WORK ITEM
Copy, exactly as written, the lines that begin at the one containing "page views, comments, etc., can" and end at the one containing "om spreading through the carpet tile.". Skip any pictures in the data below.

Top of RECORDS SUPPLIED

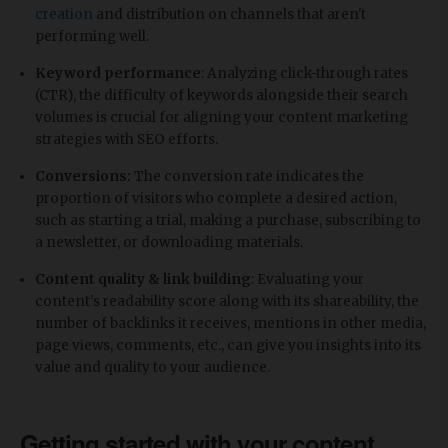
creation
and distribution on channels that aren't
performing well.
Keyword performance
: Analyzing click-through rates
(CTR), the difficulty of keywords alongside their search
volumes is crucial for aligning your content marketing
strategies with SEO efforts.
Conversions:
The conversion rate indicates the
proportion of visitors who complete a desired action,
such as starting a trial, making a purchase, subscribing to
a newsletter, or downloading materials.
Content quality & link building
: Evaluating your
content's readability score along with its shareability, the
number of backlinks it receives, mentions in other media,
page views, comments, etc., can give you insights into its
value and quality to your audience.
Getting started with your content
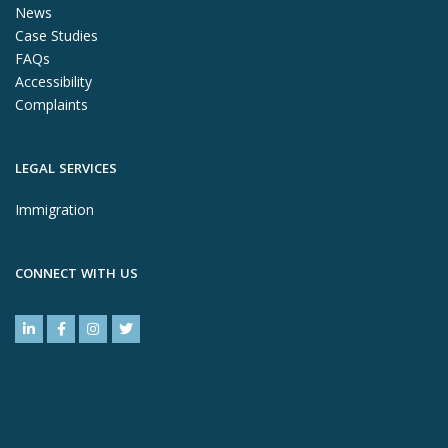
News
Case Studies
FAQs
Accessibility
Complaints
LEGAL SERVICES
Immigration
CONNECT WITH US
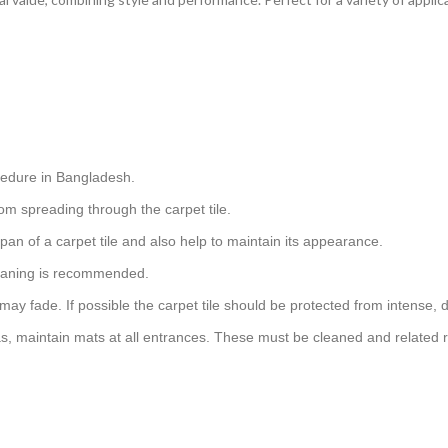
cedure in Bangladesh.
om spreading through the carpet tile.
pan of a carpet tile and also help to maintain its appearance.
cleaning is recommended.
 may fade. If possible the carpet tile should be protected from intense, d
as, maintain mats at all entrances. These must be cleaned and related r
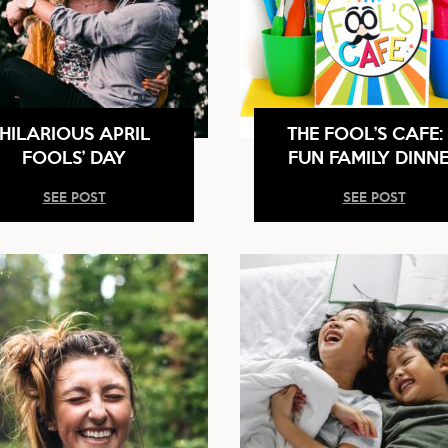
HILARIOUS APRIL
THE FOOL’S CAFE:
FOOLS’ DAY
FUN FAMILY DINN
SEE POST
SEE POST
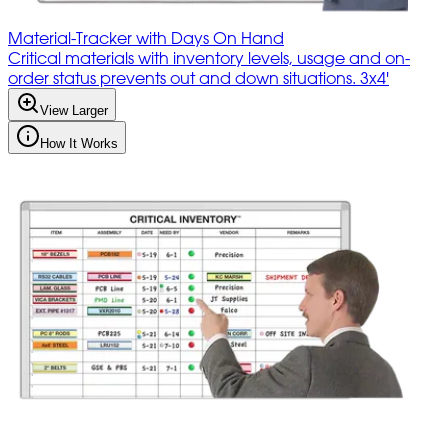
Material-Tracker with Days On Hand
Critical materials with inventory levels, usage and on-
order status prevents out and down situations. 3x4'
View Larger
How It Works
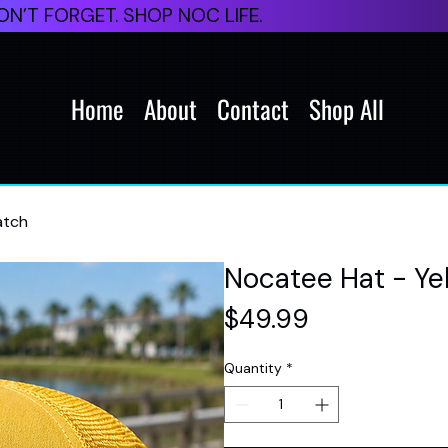
N’T FORGET. SHOP NOC LIFE.
Home
About
Contact
Shop All
atch
Nocatee Hat - Yel
Price
$49.99
Quantity
*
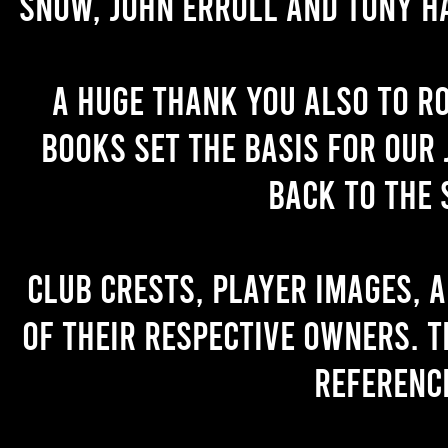
Snow, John Erroll and Tony H
A huge thank you also to R
books set the basis for our 
back to the 
Club crests, player images, 
of their respective owners. T
referenc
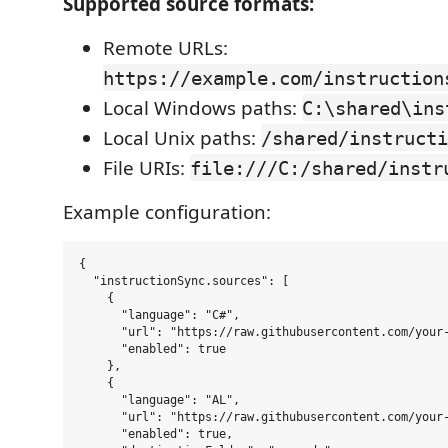
Supported source formats:
Remote URLs:
https://example.com/instruction
Local Windows paths:
C:\shared\ins
Local Unix paths:
/shared/instructi
File URIs:
file:///C:/shared/instr
Example configuration:
{

  "instructionSync.sources": [

    {

      "language": "C#",

      "url": "https://raw.githubusercontent.com/your-
      "enabled": true

    },

    {

      "language": "AL",

      "url": "https://raw.githubusercontent.com/your-
      "enabled": true,
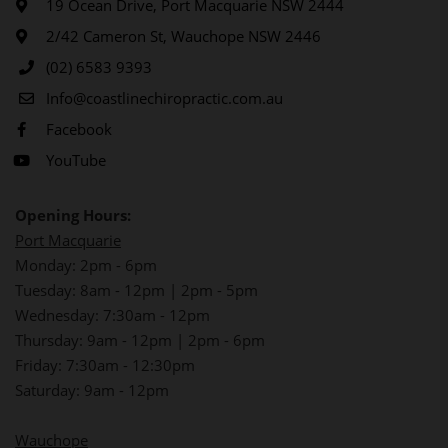
19 Ocean Drive, Port Macquarie NSW 2444
2/42 Cameron St, Wauchope NSW 2446
(02) 6583 9393
Info@coastlinechiropractic.com.au
Facebook
YouTube
Opening Hours:
Port Macquarie
Monday: 2pm - 6pm
Tuesday: 8am - 12pm | 2pm - 5pm
Wednesday: 7:30am - 12pm
Thursday: 9am - 12pm | 2pm - 6pm
Friday: 7:30am - 12:30pm
Saturday: 9am - 12pm
Wauchope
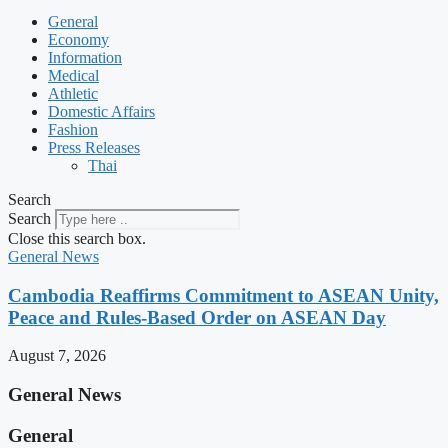
General
Economy
Information
Medical
Athletic
Domestic Affairs
Fashion
Press Releases
Thai
Search
Search
Close this search box.
General News
Cambodia Reaffirms Commitment to ASEAN Unity,
Peace and Rules-Based Order on ASEAN Day
August 7, 2026
General News
General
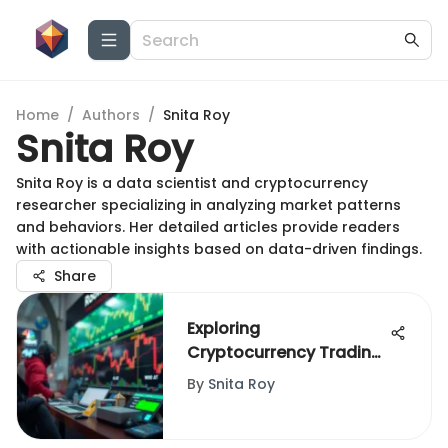
Home
/
Authors
/
Snita Roy
Snita Roy
Snita Roy is a data scientist and cryptocurrency
researcher specializing in analyzing market patterns
and behaviors. Her detailed articles provide readers
with actionable insights based on data-driven findings.
Share
Exploring
Cryptocurrency Trading
on Robinhood's Web
By
Snita Roy
Platform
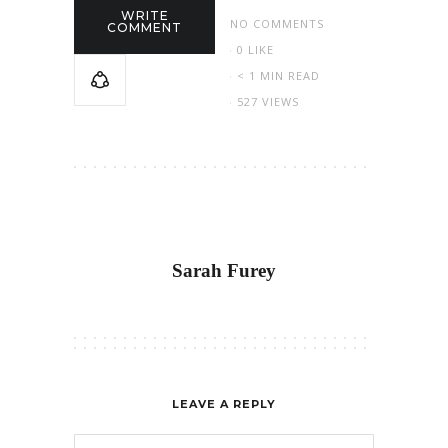
WRITE
NO COMMENTS
COMMENT
0
LIKE
< 1 MIN READ
527 VIEWS
Sarah Furey
LEAVE A REPLY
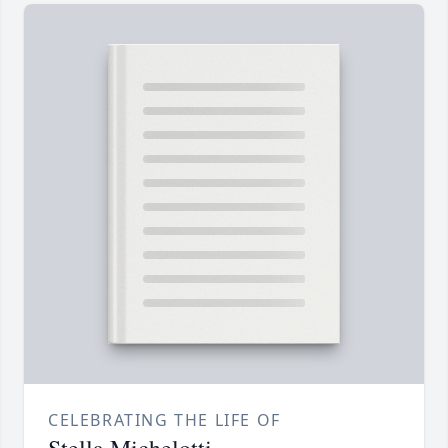
CELEBRATING THE LIFE OF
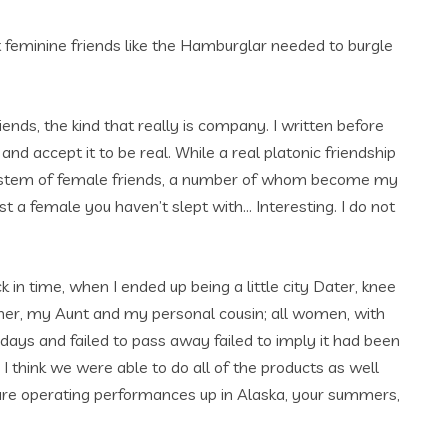
t feminine friends like the Hamburglar needed to burgle
iends, the kind that really is company. I written before
d accept it to be real. While a real platonic friendship
d system of female friends, a number of whom become my
ust a female you haven’t slept with… Interesting. I do not
in time, when I ended up being a little city Dater, knee
r, my Aunt and my personal cousin; all women, with
days and failed to pass away failed to imply it had been
, I think we were able to do all of the products as well
re operating performances up in Alaska, your summers,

Bottom of RECORDS SUPPLIED

OUTPUT OF THE TASK
page views, comments, etc., can give you insights into its
value and quality to your audience.
Getting started with your content
News
Case Studies
FAQs
Accessibility
Complaints
LEGAL SERVICES
Immigration
CONNECT WITH US
cedure in Bangladesh.
om spreading through the carpet tile.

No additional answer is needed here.